Gilmanton police chief takes selectmen to court for alleged meddlingBy BEA LEWIS
Union Leader Correspondent
March 20. 2018 9:45AM
LACONIA — A dispute over operation of the Gilmanton Police Department has ended up in court.
Chief of Police Matt Currier filed a petition in Belknap County Superior Court last month asking a judge to decide whether selectmen are overstepping their bounds in asking him to comply with written formal policies governing various administration functions of the department.
Currier contends control of the department rests with him under state law.
Selectmen assert that the written formal policies adopted by the board in Dec. are both lawful and enforceable.
A hearing to determine the respective authorities of the parties is scheduled to be held this afternoon.
In a March 16 response to Currier’s petition, selectmen assert that it was the Chief’s change of heart on a prior agreement that prompted them to adopt a set of written directives.
Prior to the formal adoption of the directives, Stephen McWhinnie who chairs the board of selectmen, and Town Administrator Heidi Duval met with Chief Currier, gave him a working draft and asked for his comments regarding possible revisions, the town’s response says.
In 2016, after negotiating with selectmen, while being represented by an attorney, Currier agreed to provide the board with work schedules of officers and official personnel files, but later “went back on his agreement, necessitating formal action with the selectmen in accordance with RSA 104:4,” wrote Attorney Mark Broth of Concord, who is representing the board.

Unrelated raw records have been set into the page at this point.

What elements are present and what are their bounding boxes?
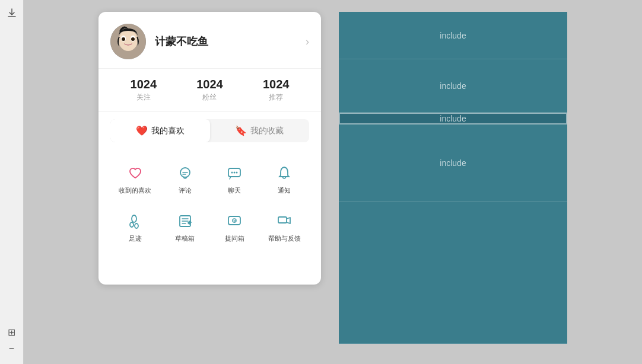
tab-likes[interactable]: ❤️ 我的喜欢 bbox=[110, 119, 210, 142]
menu-item-chat[interactable]: 聊天 bbox=[210, 155, 260, 203]
comment-label: 评论 bbox=[179, 186, 192, 195]
tab-likes-label: 我的喜欢 bbox=[151, 126, 185, 136]
menu-item-likes-received[interactable]: 收到的喜欢 bbox=[110, 155, 160, 203]
download-icon[interactable] bbox=[5, 6, 19, 20]
svg-point-13 bbox=[135, 223, 138, 228]
tab-favorites-label: 我的收藏 bbox=[250, 126, 284, 136]
svg-point-8 bbox=[231, 172, 233, 174]
menu-item-comment[interactable]: 评论 bbox=[160, 155, 210, 203]
svg-text:?: ? bbox=[233, 219, 236, 223]
footprint-icon bbox=[126, 212, 145, 231]
expand-icon[interactable]: ⊞ bbox=[5, 325, 19, 339]
include-section-5[interactable] bbox=[339, 202, 567, 344]
heart-tab-icon: ❤️ bbox=[136, 125, 148, 136]
stat-recommend: 1024 推荐 bbox=[263, 78, 290, 103]
menu-grid: 收到的喜欢 评论 bbox=[98, 149, 321, 257]
bell-icon bbox=[275, 164, 294, 183]
profile-header: 计蒙不吃鱼 › bbox=[98, 12, 321, 69]
tab-favorites[interactable]: 🔖 我的收藏 bbox=[210, 119, 310, 142]
include-label-2: include bbox=[440, 81, 466, 91]
minus-icon[interactable]: − bbox=[5, 341, 19, 356]
notification-label: 通知 bbox=[278, 186, 291, 195]
chevron-right-icon[interactable]: › bbox=[306, 36, 309, 48]
heart-outline-icon bbox=[126, 164, 145, 183]
left-toolbar bbox=[0, 0, 24, 364]
avatar bbox=[110, 24, 146, 59]
chat-icon bbox=[225, 164, 244, 183]
username: 计蒙不吃鱼 bbox=[155, 34, 208, 49]
profile-card: 计蒙不吃鱼 › 1024 关注 1024 粉丝 1024 推荐 ❤️ 我的喜欢 bbox=[98, 12, 321, 285]
menu-item-notification[interactable]: 通知 bbox=[259, 155, 309, 203]
include-section-1[interactable]: include bbox=[339, 12, 567, 59]
comment-icon bbox=[176, 164, 195, 183]
include-label-1: include bbox=[440, 31, 466, 40]
include-label-3: include bbox=[440, 114, 466, 123]
menu-item-footprint[interactable]: 足迹 bbox=[110, 203, 160, 251]
bottom-left-panel: ⊞ − bbox=[0, 317, 24, 364]
chat-label: 聊天 bbox=[228, 186, 241, 195]
feedback-icon bbox=[275, 212, 294, 231]
question-icon: ? bbox=[225, 212, 244, 231]
recommend-label: 推荐 bbox=[269, 92, 283, 103]
menu-item-draft[interactable]: 草稿箱 bbox=[160, 203, 210, 251]
following-label: 关注 bbox=[136, 92, 151, 103]
likes-received-label: 收到的喜欢 bbox=[119, 186, 151, 195]
menu-item-question[interactable]: ? 捉问箱 bbox=[210, 203, 260, 251]
svg-point-10 bbox=[236, 172, 238, 174]
stat-followers: 1024 粉丝 bbox=[196, 78, 223, 103]
main-area: 计蒙不吃鱼 › 1024 关注 1024 粉丝 1024 推荐 ❤️ 我的喜欢 bbox=[24, 0, 642, 364]
feedback-label: 帮助与反馈 bbox=[268, 234, 301, 243]
question-label: 捉问箱 bbox=[225, 234, 244, 243]
recommend-count: 1024 bbox=[263, 78, 290, 91]
draft-label: 草稿箱 bbox=[175, 234, 195, 243]
stat-following: 1024 关注 bbox=[131, 78, 157, 103]
right-panel: include include include include bbox=[339, 12, 567, 344]
following-count: 1024 bbox=[131, 78, 157, 91]
include-section-4[interactable]: include bbox=[339, 124, 567, 202]
include-section-2[interactable]: include bbox=[339, 59, 567, 113]
svg-point-5 bbox=[131, 37, 135, 41]
include-section-3[interactable]: include bbox=[339, 113, 567, 124]
tab-row: ❤️ 我的喜欢 🔖 我的收藏 bbox=[110, 119, 309, 142]
footprint-label: 足迹 bbox=[129, 234, 142, 243]
menu-item-feedback[interactable]: 帮助与反馈 bbox=[259, 203, 309, 251]
svg-point-4 bbox=[122, 37, 125, 41]
svg-point-11 bbox=[132, 215, 136, 222]
svg-point-9 bbox=[234, 172, 236, 174]
draft-icon bbox=[176, 212, 195, 231]
svg-point-12 bbox=[130, 222, 134, 227]
svg-rect-18 bbox=[278, 217, 287, 223]
bookmark-tab-icon: 🔖 bbox=[235, 125, 247, 136]
include-label-4: include bbox=[440, 158, 466, 168]
stats-row: 1024 关注 1024 粉丝 1024 推荐 bbox=[98, 69, 321, 112]
followers-count: 1024 bbox=[196, 78, 223, 91]
followers-label: 粉丝 bbox=[202, 92, 217, 103]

The town’s response to the petition claims that McWhinnie told Currier that the board wanted to work with him collaboratively with respect to the directives.
But rather than attempt to communicate with the board, selectmen assert that Currier hired a lawyer who questioned the legality of the directives and threatened legal action.

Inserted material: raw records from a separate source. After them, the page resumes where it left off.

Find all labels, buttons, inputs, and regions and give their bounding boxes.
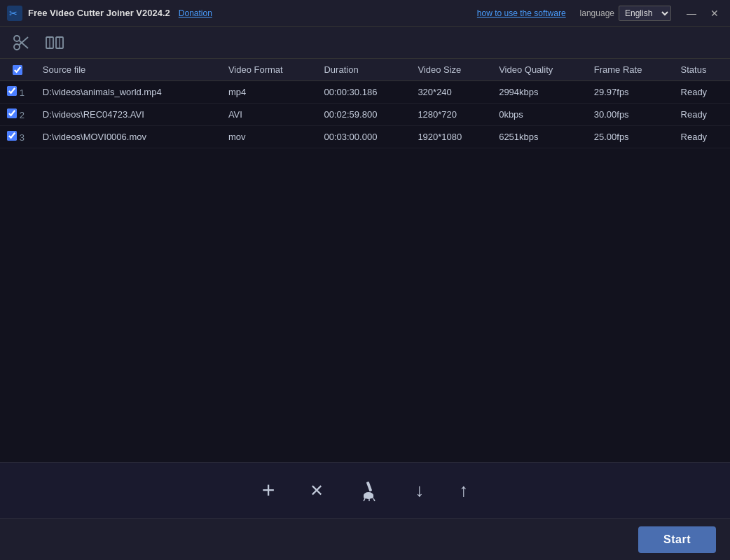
remove-file-button[interactable]: ✕	[303, 477, 331, 505]
start-bar: Start	[0, 518, 730, 560]
app-title: Free Video Cutter Joiner V2024.2	[28, 8, 170, 18]
row-duration: 00:03:00.000	[317, 126, 411, 148]
move-up-button[interactable]: ↑	[452, 475, 475, 505]
header-status: Status	[674, 59, 730, 81]
svg-text:✂: ✂	[9, 8, 18, 19]
header-video-quality: Video Quality	[492, 59, 587, 81]
file-table: Source file Video Format Duration Video …	[0, 59, 730, 148]
svg-line-13	[364, 498, 365, 501]
title-bar: ✂ Free Video Cutter Joiner V2024.2 Donat…	[0, 0, 730, 27]
header-video-format: Video Format	[221, 59, 317, 81]
row-video-quality: 6251kbps	[492, 126, 587, 148]
language-select[interactable]: English Chinese Spanish French German	[619, 6, 671, 21]
row-video-quality: 2994kbps	[492, 81, 587, 104]
move-down-button[interactable]: ↓	[408, 475, 431, 505]
scissors-icon	[11, 33, 31, 52]
row-status: Ready	[674, 104, 730, 126]
join-tool-button[interactable]	[41, 30, 69, 55]
row-number: 3	[20, 132, 29, 143]
header-frame-rate: Frame Rate	[587, 59, 674, 81]
row-number: 2	[20, 110, 29, 120]
row-check-cell[interactable]: 1	[0, 81, 36, 104]
row-duration: 00:02:59.800	[317, 104, 411, 126]
row-frame-rate: 30.00fps	[587, 104, 674, 126]
table-row: 1 D:\videos\animals_world.mp4 mp4 00:00:…	[0, 81, 730, 104]
close-button[interactable]: ✕	[706, 7, 723, 20]
svg-rect-12	[364, 494, 373, 498]
row-frame-rate: 29.97fps	[587, 81, 674, 104]
row-status: Ready	[674, 126, 730, 148]
row-frame-rate: 25.00fps	[587, 126, 674, 148]
row-video-format: mp4	[221, 81, 317, 104]
toolbar	[0, 27, 730, 59]
svg-line-15	[373, 498, 375, 501]
clear-files-button[interactable]	[352, 476, 387, 505]
window-controls: — ✕	[682, 7, 723, 20]
app-icon: ✂	[7, 6, 22, 21]
header-check[interactable]	[0, 59, 36, 81]
broom-icon	[359, 480, 380, 501]
table-row: 3 D:\videos\MOVI0006.mov mov 00:03:00.00…	[0, 126, 730, 148]
row-source-file: D:\videos\MOVI0006.mov	[36, 126, 221, 148]
svg-rect-10	[366, 481, 373, 491]
bottom-toolbar: + ✕ ↓ ↑	[0, 462, 730, 518]
row-checkbox[interactable]	[7, 131, 17, 141]
start-button[interactable]: Start	[638, 526, 716, 553]
row-check-cell[interactable]: 2	[0, 104, 36, 126]
header-video-size: Video Size	[411, 59, 492, 81]
row-duration: 00:00:30.186	[317, 81, 411, 104]
row-video-size: 1280*720	[411, 104, 492, 126]
row-video-quality: 0kbps	[492, 104, 587, 126]
table-header-row: Source file Video Format Duration Video …	[0, 59, 730, 81]
row-video-format: mov	[221, 126, 317, 148]
svg-point-3	[14, 36, 20, 41]
how-to-link[interactable]: how to use the software	[477, 8, 566, 18]
table-body: 1 D:\videos\animals_world.mp4 mp4 00:00:…	[0, 81, 730, 148]
header-duration: Duration	[317, 59, 411, 81]
row-status: Ready	[674, 81, 730, 104]
donation-link[interactable]: Donation	[179, 8, 212, 18]
add-file-button[interactable]: +	[255, 473, 282, 507]
row-source-file: D:\videos\animals_world.mp4	[36, 81, 221, 104]
select-all-checkbox[interactable]	[13, 65, 22, 75]
table-row: 2 D:\videos\REC04723.AVI AVI 00:02:59.80…	[0, 104, 730, 126]
cut-tool-button[interactable]	[7, 30, 35, 55]
file-table-container: Source file Video Format Duration Video …	[0, 59, 730, 462]
row-checkbox[interactable]	[7, 86, 17, 96]
row-check-cell[interactable]: 3	[0, 126, 36, 148]
row-source-file: D:\videos\REC04723.AVI	[36, 104, 221, 126]
row-video-size: 320*240	[411, 81, 492, 104]
row-video-format: AVI	[221, 104, 317, 126]
language-label: language	[580, 8, 614, 18]
svg-point-2	[14, 44, 20, 50]
row-video-size: 1920*1080	[411, 126, 492, 148]
minimize-button[interactable]: —	[682, 7, 701, 20]
row-checkbox[interactable]	[7, 108, 17, 118]
header-source-file: Source file	[36, 59, 221, 81]
row-number: 1	[20, 88, 29, 98]
join-icon	[45, 33, 64, 52]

Court intervention is necessary, according to Broth, to ratify the selectmen’s authority to exercise their statutory right to adopt written formal policies concerning the police department and Chief Currier.
In a nine-page petition filed “ex parte” without notice to the town, on Feb. 12, Attorney Ed Philpot of Laconia, who represents Currier, argued that the threat of harm was “immediate and irreparable,” if the selectmen were allowed to enforce the policies. That same day Judge Amy Ignatius granted a temporary restraining order, blocking the town from implementing them.

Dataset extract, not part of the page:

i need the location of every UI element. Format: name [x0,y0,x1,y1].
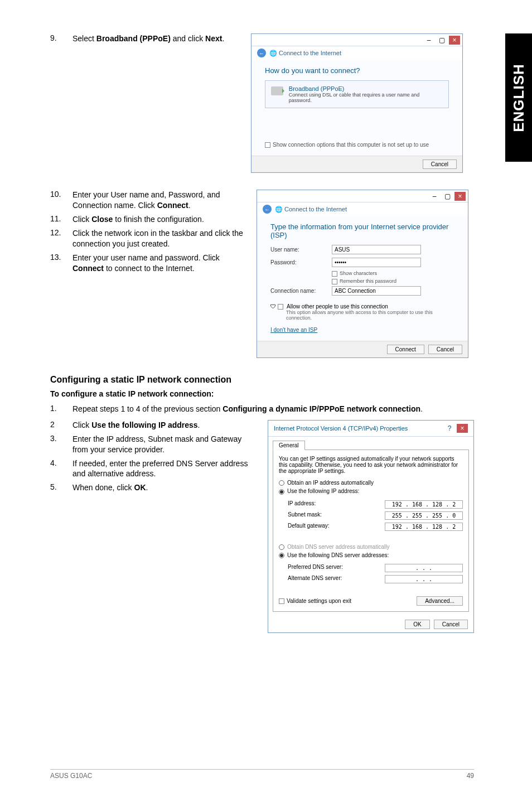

To completely comply with the directives, Currier argues that he will be required to staff the police department at set times, allowing the public to know when and where officers are working, posing a safety risk.
The directives deprive Currier of his ability to direct and control all employees in the normal course of their duties, authority given by state law, Philpot said, asserting the policies “represent a threat to public safety, officer safety, and trample upon the basic responsibilities and obligations of RSA 105:2-a.”
Attorney Broth asserts that selectmen, as the employer of the police department, have the right to examine background information of the town’s police officers, and maintains it is inappropriate for Chief Currier to refuse to turn those files over for review.
The requests don’t compromise officer safety, he said, and the information provided will remain confidential consistent with state law.
Broth pleadings say it is a mischaracterization by Currier that the directives request information concerning where any officer is at a particular time. Rather selectmen are simply seeking copies of a general work schedule so they are aware of the police coverage in town.
The directives don’t request confidential background information, according to Broth, and selectmen have the right to examine background information “in order to verify that Currier is properly discharging his duties and that each of his employees is, in fact, suitable.”
In response to Currier’s petition, Attorney Broth denies that selectmen ever threatened the Chief with specific disciplinary action or termination with respect to the police directives, or that the formal policies in any way interfere with Currier or his officers’ ability to perform day-to-day police functions as outlined in RSA 105:4.
Currier is requesting that the town reimburse him for attorney’s fees needed to settle the dispute.
The petition names McWhinnie and fellow selectmen Marshall Bishop and Michael Jean as defendants.
On March 13, Jean was defeated in his bid for re-election in a four-way race by Michael Wilson by a vote of 374 to 212. Voters also narrowly defeated a request to add $45,000 to a court cases non-capital reserve fund established in 2003.